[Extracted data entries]
*** Block opens ***
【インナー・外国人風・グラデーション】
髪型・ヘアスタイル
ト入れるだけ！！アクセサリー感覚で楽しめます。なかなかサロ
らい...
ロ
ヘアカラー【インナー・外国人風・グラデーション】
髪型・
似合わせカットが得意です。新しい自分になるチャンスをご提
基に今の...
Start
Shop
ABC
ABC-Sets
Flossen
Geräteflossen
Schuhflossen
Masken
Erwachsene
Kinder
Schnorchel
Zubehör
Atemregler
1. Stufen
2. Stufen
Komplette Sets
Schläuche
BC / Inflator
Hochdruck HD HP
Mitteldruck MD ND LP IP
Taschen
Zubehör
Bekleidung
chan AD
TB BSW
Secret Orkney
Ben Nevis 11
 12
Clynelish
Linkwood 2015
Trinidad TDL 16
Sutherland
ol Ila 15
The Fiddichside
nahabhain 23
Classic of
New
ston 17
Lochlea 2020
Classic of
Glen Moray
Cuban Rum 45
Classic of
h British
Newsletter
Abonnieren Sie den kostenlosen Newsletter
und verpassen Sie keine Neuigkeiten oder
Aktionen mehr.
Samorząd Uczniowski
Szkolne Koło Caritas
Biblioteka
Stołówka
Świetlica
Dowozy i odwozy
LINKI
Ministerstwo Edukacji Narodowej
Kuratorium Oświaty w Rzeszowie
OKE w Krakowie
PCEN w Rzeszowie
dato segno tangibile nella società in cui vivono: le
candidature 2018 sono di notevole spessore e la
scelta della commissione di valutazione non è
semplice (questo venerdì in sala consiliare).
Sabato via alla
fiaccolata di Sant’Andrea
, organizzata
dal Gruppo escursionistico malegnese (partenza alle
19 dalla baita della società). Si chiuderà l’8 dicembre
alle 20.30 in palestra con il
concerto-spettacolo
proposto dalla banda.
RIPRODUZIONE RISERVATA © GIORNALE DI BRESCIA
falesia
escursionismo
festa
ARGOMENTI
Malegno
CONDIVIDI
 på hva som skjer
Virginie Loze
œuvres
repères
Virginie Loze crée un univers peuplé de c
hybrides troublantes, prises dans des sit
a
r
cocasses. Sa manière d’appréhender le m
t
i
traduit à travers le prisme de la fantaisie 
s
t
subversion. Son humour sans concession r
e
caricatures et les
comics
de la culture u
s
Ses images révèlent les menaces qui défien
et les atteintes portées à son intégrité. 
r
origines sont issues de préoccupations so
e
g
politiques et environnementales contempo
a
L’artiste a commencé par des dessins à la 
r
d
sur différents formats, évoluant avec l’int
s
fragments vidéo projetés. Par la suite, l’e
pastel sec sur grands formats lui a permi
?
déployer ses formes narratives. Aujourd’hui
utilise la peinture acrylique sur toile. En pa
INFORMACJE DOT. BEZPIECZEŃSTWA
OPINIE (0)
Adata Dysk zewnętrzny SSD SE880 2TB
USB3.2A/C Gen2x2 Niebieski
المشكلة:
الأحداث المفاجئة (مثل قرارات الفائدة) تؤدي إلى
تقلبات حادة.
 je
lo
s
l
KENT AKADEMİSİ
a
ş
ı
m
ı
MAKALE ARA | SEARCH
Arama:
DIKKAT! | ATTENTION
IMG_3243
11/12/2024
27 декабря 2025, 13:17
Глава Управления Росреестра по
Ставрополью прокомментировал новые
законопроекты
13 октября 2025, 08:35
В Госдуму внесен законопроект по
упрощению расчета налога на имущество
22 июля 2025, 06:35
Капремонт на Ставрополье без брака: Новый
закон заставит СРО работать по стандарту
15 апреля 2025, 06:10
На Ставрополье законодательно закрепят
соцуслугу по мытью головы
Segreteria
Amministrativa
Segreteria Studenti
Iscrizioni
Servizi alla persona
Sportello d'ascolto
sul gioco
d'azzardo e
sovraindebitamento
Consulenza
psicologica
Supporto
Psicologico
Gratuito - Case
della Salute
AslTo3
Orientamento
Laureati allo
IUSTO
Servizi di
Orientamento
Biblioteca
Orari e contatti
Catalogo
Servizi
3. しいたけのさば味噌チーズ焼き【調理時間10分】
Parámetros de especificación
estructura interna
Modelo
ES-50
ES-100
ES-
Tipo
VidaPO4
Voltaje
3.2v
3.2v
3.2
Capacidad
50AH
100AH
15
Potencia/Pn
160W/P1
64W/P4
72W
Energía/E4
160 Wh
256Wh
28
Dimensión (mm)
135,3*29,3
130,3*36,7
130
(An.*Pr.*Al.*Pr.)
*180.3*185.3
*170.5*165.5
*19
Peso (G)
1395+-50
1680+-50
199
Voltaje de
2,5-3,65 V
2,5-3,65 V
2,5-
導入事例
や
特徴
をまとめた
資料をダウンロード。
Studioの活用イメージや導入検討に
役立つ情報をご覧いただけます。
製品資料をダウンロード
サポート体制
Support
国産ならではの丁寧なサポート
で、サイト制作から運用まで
*** Block closes ***
YOUR TASK.
Give the entries again, every one of them exactly.

EXERCISE RESULT.
【インナー・外国人風・グラデーション】
髪型・ヘアスタイル
ト入れるだけ！！アクセサリー感覚で楽しめます。なかなかサロ
らい...
ロ
ヘアカラー【インナー・外国人風・グラデーション】
髪型・
似合わせカットが得意です。新しい自分になるチャンスをご提
基に今の...
Start
Shop
ABC
ABC-Sets
Flossen
Geräteflossen
Schuhflossen
Masken
Erwachsene
Kinder
Schnorchel
Zubehör
Atemregler
1. Stufen
2. Stufen
Komplette Sets
Schläuche
BC / Inflator
Hochdruck HD HP
Mitteldruck MD ND LP IP
Taschen
Zubehör
Bekleidung
chan AD
TB BSW
Secret Orkney
Ben Nevis 11
 12
Clynelish
Linkwood 2015
Trinidad TDL 16
Sutherland
ol Ila 15
The Fiddichside
nahabhain 23
Classic of
New
ston 17
Lochlea 2020
Classic of
Glen Moray
Cuban Rum 45
Classic of
h British
Newsletter
Abonnieren Sie den kostenlosen Newsletter
und verpassen Sie keine Neuigkeiten oder
Aktionen mehr.
Samorząd Uczniowski
Szkolne Koło Caritas
Biblioteka
Stołówka
Świetlica
Dowozy i odwozy
LINKI
Ministerstwo Edukacji Narodowej
Kuratorium Oświaty w Rzeszowie
OKE w Krakowie
PCEN w Rzeszowie
dato segno tangibile nella società in cui vivono: le
candidature 2018 sono di notevole spessore e la
scelta della commissione di valutazione non è
semplice (questo venerdì in sala consiliare).
Sabato via alla
fiaccolata di Sant’Andrea
, organizzata
dal Gruppo escursionistico malegnese (partenza alle
19 dalla baita della società). Si chiuderà l’8 dicembre
alle 20.30 in palestra con il
concerto-spettacolo
proposto dalla banda.
RIPRODUZIONE RISERVATA © GIORNALE DI BRESCIA
falesia
escursionismo
festa
ARGOMENTI
Malegno
CONDIVIDI
 på hva som skjer
Virginie Loze
œuvres
repères
Virginie Loze crée un univers peuplé de c
hybrides troublantes, prises dans des sit
a
r
cocasses. Sa manière d’appréhender le m
t
i
traduit à travers le prisme de la fantaisie 
s
t
subversion. Son humour sans concession r
e
caricatures et les
comics
de la culture u
s
Ses images révèlent les menaces qui défien
et les atteintes portées à son intégrité. 
r
origines sont issues de préoccupations so
e
g
politiques et environnementales contempo
a
L’artiste a commencé par des dessins à la 
r
d
sur différents formats, évoluant avec l’int
s
fragments vidéo projetés. Par la suite, l’e
pastel sec sur grands formats lui a permi
?
déployer ses formes narratives. Aujourd’hui
utilise la peinture acrylique sur toile. En pa
INFORMACJE DOT. BEZPIECZEŃSTWA
OPINIE (0)
Adata Dysk zewnętrzny SSD SE880 2TB
USB3.2A/C Gen2x2 Niebieski
المشكلة:
الأحداث المفاجئة (مثل قرارات الفائدة) تؤدي إلى
تقلبات حادة.
 je
lo
s
l
KENT AKADEMİSİ
a
ş
ı
m
ı
MAKALE ARA | SEARCH
Arama:
DIKKAT! | ATTENTION
IMG_3243
11/12/2024
27 декабря 2025, 13:17
Глава Управления Росреестра по
Ставрополью прокомментировал новые
законопроекты
13 октября 2025, 08:35
В Госдуму внесен законопроект по
упрощению расчета налога на имущество
22 июля 2025, 06:35
Капремонт на Ставрополье без брака: Новый
закон заставит СРО работать по стандарту
15 апреля 2025, 06:10
На Ставрополье законодательно закрепят
соцуслугу по мытью головы
Segreteria
Amministrativa
Segreteria Studenti
Iscrizioni
Servizi alla persona
Sportello d'ascolto
sul gioco
d'azzardo e
sovraindebitamento
Consulenza
psicologica
Supporto
Psicologico
Gratuito - Case
della Salute
AslTo3
Orientamento
Laureati allo
IUSTO
Servizi di
Orientamento
Biblioteca
Orari e contatti
Catalogo
Servizi
3. しいたけのさば味噌チーズ焼き【調理時間10分】
Parámetros de especificación
estructura interna
Modelo
ES-50
ES-100
ES-
Tipo
VidaPO4
Voltaje
3.2v
3.2v
3.2
Capacidad
50AH
100AH
15
Potencia/Pn
160W/P1
64W/P4
72W
Energía/E4
160 Wh
256Wh
28
Dimensión (mm)
135,3*29,3
130,3*36,7
130
(An.*Pr.*Al.*Pr.)
*180.3*185.3
*170.5*165.5
*19
Peso (G)
1395+-50
1680+-50
199
Voltaje de
2,5-3,65 V
2,5-3,65 V
2,5-
導入事例
や
特徴
をまとめた
資料をダウンロード。
Studioの活用イメージや導入検討に
役立つ情報をご覧いただけます。
製品資料をダウンロード
サポート体制
Support
国産ならではの丁寧なサポート
で、サイト制作から運用まで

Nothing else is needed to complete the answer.